All kinds of big data contests use large datasets in which the data has been ripped off of any data which might lead back to the people who filled it in.
However, when the data is about location based services, you are not that safe.
In March 2012 the bicycle renting company Hubway set out a data visualization data challenge, to show how their half a million bike rides were spread out. The data included the gender of the renter, the zip code and the year of birth from the annual renters.
Combining these three pieces of data with the power of the internet lead to the identification of many of the renters of the bikes by Harvard professor Latanaya Sweeney. As part of the Data Privacy Lab, she looked into the possibilities of these datasets, and set up the website AboutMyRide.com to show the results of this particular challenge.
When looking at the website one can see that it’s quite shocking to see that so much can be deducted from this anonymized data set. This also brings many other questions to the table, most of all related to the privacy of people, and the borders of it, a.k.a. where do we say no. Are we open with everything or do we need to halt and rethink this development with the sharing of personal data.
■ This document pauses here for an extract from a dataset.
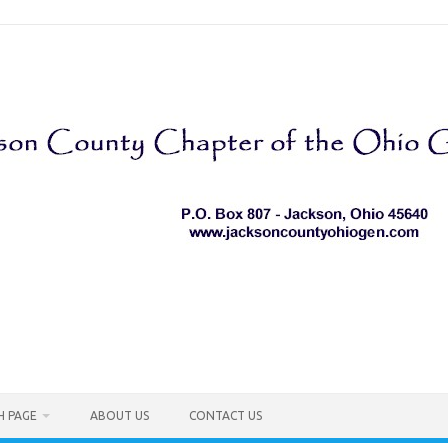
H PAGE
ABOUT US
CONTACT US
I personally believe that for this data set it was not necessary to share all these data, especially since it turns out to be so easy to find the real person behind the data. It would be better to use categories of age (e.g. 15-25, 26-35, etc.) and only the digits of the zipcode, without the letters (so 1000 instead of 1000AB in the Dutch system) .
For every data contest this is something to consider. What do we share and can we share everything we want to? Only when we keep thinking we can have this discussion and maybe we can come to a decision where enough data will be shared, while at the same time the privacy will be kept at an acceptable level?
This will of course depend on the challenge, but put it on your decisions list when setting up a big data challenge!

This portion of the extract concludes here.